= Exercise aim =
Tally up the lines below that include the word "Walsh". Answer with the number alone.

(Document layout detection data)
▽
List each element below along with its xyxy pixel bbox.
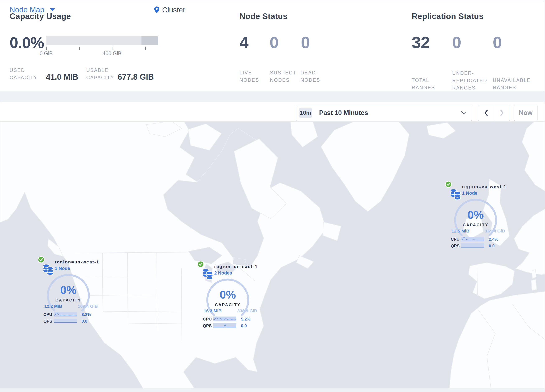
- under-replicated-ranges-label: UNDER-REPLICATED RANGES: [452, 70, 487, 92]
- region-node-count[interactable]: 2 Nodes: [214, 270, 258, 276]
- used-capacity-value: 41.0 MiB: [46, 73, 78, 81]
- qps-value: 0.0: [241, 324, 247, 328]
- view-selector-node-map[interactable]: Node Map: [10, 0, 55, 19]
- capacity-bar: [46, 36, 158, 45]
- capacity-percent: 0%: [205, 288, 251, 301]
- dead-nodes-label: DEAD NODES: [301, 69, 326, 84]
- suspect-nodes-label: SUSPECT NODES: [270, 69, 297, 84]
- region-marker-us-west-1[interactable]: region=us-west-1 1 Node 0% CAPACITY 12.2…: [38, 256, 100, 325]
- under-replicated-ranges-count: 0: [452, 34, 461, 51]
- region-node-count[interactable]: 1 Node: [55, 266, 99, 271]
- world-map[interactable]: [0, 122, 545, 388]
- time-range-label: Past 10 Minutes: [319, 109, 368, 117]
- qps-label: QPS: [199, 324, 212, 328]
- qps-value: 0.0: [489, 243, 495, 248]
- qps-label: QPS: [446, 243, 459, 248]
- suspect-nodes-count: 0: [270, 34, 279, 51]
- capacity-label: CAPACITY: [453, 223, 499, 227]
- qps-row: QPS 0.0: [446, 243, 507, 249]
- replication-status-title: Replication Status: [412, 12, 483, 21]
- cpu-sparkline: [461, 237, 484, 242]
- healthy-check-icon: [38, 256, 45, 263]
- capacity-axis-tick: [112, 47, 112, 50]
- unavailable-ranges-label: UNAVAILABLE RANGES: [493, 77, 531, 91]
- capacity-axis-tick: [145, 47, 146, 50]
- capacity-percent: 0%: [453, 208, 499, 221]
- view-selector-label: Node Map: [10, 6, 44, 14]
- capacity-axis-label-400: 400 GiB: [95, 50, 129, 56]
- healthy-check-icon: [197, 261, 204, 268]
- capacity-label: CAPACITY: [205, 303, 251, 307]
- next-time-range-button[interactable]: [494, 105, 510, 121]
- qps-row: QPS 0.0: [39, 319, 100, 324]
- qps-sparkline: [461, 243, 484, 248]
- chevron-down-icon: [50, 8, 55, 11]
- region-name: region=us-west-1: [55, 259, 99, 265]
- location-pin-icon: [154, 6, 160, 13]
- region-name: region=us-east-1: [214, 264, 258, 269]
- node-status-title: Node Status: [240, 12, 288, 21]
- region-node-count[interactable]: 1 Node: [462, 190, 507, 196]
- cpu-label: CPU: [446, 237, 459, 242]
- time-range-badge: 10m: [299, 108, 312, 118]
- capacity-axis-label-0: 0 GiB: [30, 50, 63, 56]
- breadcrumb[interactable]: Cluster: [154, 0, 185, 19]
- usable-capacity-label: USABLE CAPACITY: [86, 67, 117, 81]
- cluster-summary-bar: Capacity Usage 0.0% 0 GiB 400 GiB USED C…: [0, 0, 545, 91]
- node-map-page: Capacity Usage 0.0% 0 GiB 400 GiB USED C…: [0, 0, 545, 392]
- cpu-sparkline: [213, 317, 236, 321]
- cpu-row: CPU 5.2%: [199, 317, 259, 322]
- live-nodes-label: LIVE NODES: [240, 69, 263, 84]
- cpu-sparkline: [54, 312, 77, 317]
- capacity-percent: 0%: [45, 284, 91, 296]
- used-capacity: 12.2 MiB: [44, 304, 62, 309]
- total-ranges-count: 32: [412, 34, 430, 51]
- region-name: region=eu-west-1: [462, 184, 507, 189]
- cpu-label: CPU: [39, 312, 52, 317]
- total-capacity: 169.4 GiB: [485, 229, 505, 234]
- used-capacity: 16.3 MiB: [204, 308, 222, 313]
- total-ranges-label: TOTAL RANGES: [412, 77, 435, 91]
- qps-label: QPS: [39, 319, 52, 324]
- capacity-bar-reserved-segment: [142, 36, 158, 45]
- region-marker-us-east-1[interactable]: region=us-east-1 2 Nodes 0% CAPACITY 16.…: [197, 261, 260, 330]
- cpu-label: CPU: [199, 317, 212, 322]
- chevron-right-icon: [500, 110, 504, 116]
- qps-sparkline: [54, 319, 77, 324]
- usable-capacity-value: 677.8 GiB: [118, 73, 154, 81]
- qps-row: QPS 0.0: [199, 324, 259, 329]
- dead-nodes-count: 0: [301, 34, 310, 51]
- used-capacity-label: USED CAPACITY: [10, 67, 38, 81]
- capacity-label: CAPACITY: [45, 298, 91, 303]
- qps-sparkline: [213, 323, 236, 328]
- total-capacity: 338.9 GiB: [237, 308, 257, 313]
- region-marker-eu-west-1[interactable]: region=eu-west-1 1 Node 0% CAPACITY 12.5…: [445, 181, 508, 250]
- capacity-axis-tick: [79, 47, 80, 50]
- healthy-check-icon: [445, 181, 452, 188]
- total-capacity: 169.4 GiB: [78, 304, 98, 309]
- time-range-select[interactable]: 10m Past 10 Minutes: [296, 105, 472, 121]
- capacity-used-percent: 0.0%: [10, 34, 44, 52]
- used-capacity: 12.5 MiB: [452, 229, 469, 234]
- chevron-left-icon: [484, 110, 488, 116]
- now-button[interactable]: Now: [514, 105, 538, 121]
- cpu-value: 3.2%: [81, 312, 91, 317]
- cpu-row: CPU 2.4%: [446, 237, 507, 242]
- breadcrumb-cluster-label: Cluster: [162, 6, 185, 14]
- time-range-pager: [478, 105, 510, 121]
- previous-time-range-button[interactable]: [478, 105, 494, 121]
- qps-value: 0.0: [81, 319, 87, 324]
- capacity-axis-tick: [46, 47, 47, 50]
- unavailable-ranges-count: 0: [493, 34, 502, 51]
- cpu-value: 5.2%: [241, 317, 251, 322]
- cpu-value: 2.4%: [489, 237, 498, 242]
- cpu-row: CPU 3.2%: [39, 312, 100, 317]
- chevron-down-icon: [461, 111, 466, 115]
- live-nodes-count: 4: [240, 34, 248, 51]
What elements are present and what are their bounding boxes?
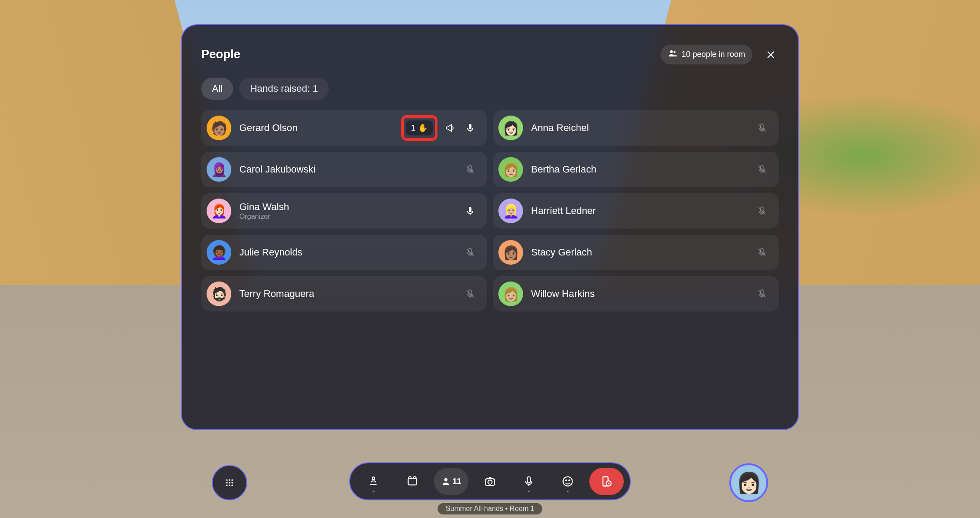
person-row[interactable]: 👩🏼 Bertha Gerlach (493, 152, 779, 187)
avatar: 👩🏻 (498, 116, 523, 140)
svg-point-1 (673, 51, 675, 53)
svg-point-25 (488, 480, 492, 484)
mic-on-icon[interactable] (462, 120, 478, 136)
self-avatar-button[interactable]: 👩🏻 (729, 463, 768, 502)
svg-rect-2 (469, 124, 471, 129)
svg-point-27 (563, 477, 573, 486)
mic-muted-icon[interactable] (754, 203, 770, 219)
people-panel: People 10 people in room All Hands raise… (181, 24, 799, 430)
hand-raised-badge[interactable]: 1 ✋ (406, 120, 433, 135)
svg-point-16 (229, 482, 230, 484)
person-name: Anna Reichel (531, 122, 746, 134)
person-name: Julie Reynolds (239, 247, 454, 258)
move-button[interactable]: ⌄ (356, 468, 391, 495)
mic-muted-icon[interactable] (462, 286, 478, 302)
svg-point-18 (226, 484, 228, 486)
svg-point-28 (565, 480, 566, 481)
person-name: Stacy Gerlach (531, 247, 746, 258)
toolbar: ⌄ 11 ⌄ ⌄ (349, 462, 631, 500)
person-role: Organizer (239, 213, 454, 221)
svg-point-15 (226, 482, 228, 484)
avatar: 👱🏼‍♀️ (498, 199, 523, 223)
person-name: Gerard Olson (239, 122, 393, 134)
chevron-down-icon: ⌄ (527, 487, 531, 493)
chevron-down-icon: ⌄ (371, 487, 376, 493)
person-name: Willow Harkins (531, 288, 746, 300)
svg-point-14 (231, 479, 233, 481)
svg-point-19 (229, 484, 230, 486)
mic-muted-icon[interactable] (754, 120, 770, 136)
avatar: 🧕🏽 (207, 157, 231, 182)
close-button[interactable] (763, 47, 779, 63)
megaphone-icon[interactable] (442, 120, 458, 136)
room-label: Summer All-hands • Room 1 (437, 503, 542, 514)
mic-button[interactable]: ⌄ (512, 468, 546, 495)
avatar: 👩🏼 (498, 157, 523, 182)
svg-rect-26 (528, 477, 531, 483)
room-count-pill[interactable]: 10 people in room (660, 45, 752, 64)
person-row[interactable]: 👩🏽 Stacy Gerlach (493, 235, 779, 270)
mic-muted-icon[interactable] (754, 286, 770, 302)
mic-muted-icon[interactable] (754, 244, 770, 260)
avatar: 👩🏼 (498, 282, 523, 306)
filter-tabs: All Hands raised: 1 (201, 78, 779, 100)
mic-on-icon[interactable] (462, 203, 478, 219)
camera-button[interactable] (473, 468, 507, 495)
people-icon (667, 48, 678, 61)
people-button[interactable]: 11 (434, 468, 468, 495)
avatar: 👩🏻‍🦰 (207, 199, 231, 223)
person-name: Terry Romaguera (239, 288, 454, 300)
apps-button[interactable] (212, 465, 247, 500)
avatar: 👩🏽 (498, 240, 523, 265)
avatar: 🧔🏻 (207, 282, 231, 306)
raised-hand-icon: ✋ (418, 123, 428, 133)
person-name: Bertha Gerlach (531, 164, 746, 175)
people-list: 🧑🏽 Gerard Olson 1 ✋ 👩� (201, 110, 779, 312)
person-name: Harriett Ledner (531, 205, 746, 217)
person-name: Gina Walsh (239, 201, 454, 213)
person-row[interactable]: 🧑🏽 Gerard Olson 1 ✋ (201, 110, 487, 146)
avatar: 👩🏾‍🦱 (207, 240, 231, 265)
panel-title: People (201, 48, 241, 61)
mic-muted-icon[interactable] (462, 161, 478, 177)
person-row[interactable]: 👩🏼 Willow Harkins (493, 276, 779, 312)
tab-all[interactable]: All (201, 78, 233, 100)
hand-raised-highlight: 1 ✋ (401, 115, 437, 141)
room-count-label: 10 people in room (682, 50, 745, 59)
svg-point-12 (226, 479, 228, 481)
person-row[interactable]: 👱🏼‍♀️ Harriett Ledner (493, 193, 779, 229)
person-row[interactable]: 👩🏾‍🦱 Julie Reynolds (201, 235, 487, 270)
person-name: Carol Jakubowski (239, 164, 454, 175)
svg-point-23 (444, 478, 447, 481)
svg-rect-22 (408, 478, 417, 485)
svg-point-29 (569, 480, 569, 481)
svg-point-21 (372, 477, 375, 480)
svg-point-13 (229, 479, 230, 481)
tab-hands-raised[interactable]: Hands raised: 1 (239, 78, 328, 100)
person-row[interactable]: 👩🏻 Anna Reichel (493, 110, 779, 146)
svg-point-17 (231, 482, 233, 484)
svg-rect-6 (469, 207, 471, 212)
svg-point-0 (670, 50, 673, 53)
reactions-button[interactable]: ⌄ (550, 468, 585, 495)
svg-point-20 (231, 484, 233, 486)
mic-muted-icon[interactable] (462, 244, 478, 260)
avatar: 🧑🏽 (207, 116, 231, 140)
hand-order: 1 (411, 124, 415, 133)
mic-muted-icon[interactable] (754, 161, 770, 177)
chevron-down-icon: ⌄ (565, 487, 570, 493)
bottom-dock: ⌄ 11 ⌄ ⌄ (349, 462, 631, 500)
leave-button[interactable] (589, 468, 624, 495)
person-row[interactable]: 🧔🏻 Terry Romaguera (201, 276, 487, 312)
person-row[interactable]: 👩🏻‍🦰 Gina Walsh Organizer (201, 193, 487, 229)
person-row[interactable]: 🧕🏽 Carol Jakubowski (201, 152, 487, 187)
scene-button[interactable] (395, 468, 430, 495)
people-count-label: 11 (452, 477, 461, 486)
△
= Solved exercise =
2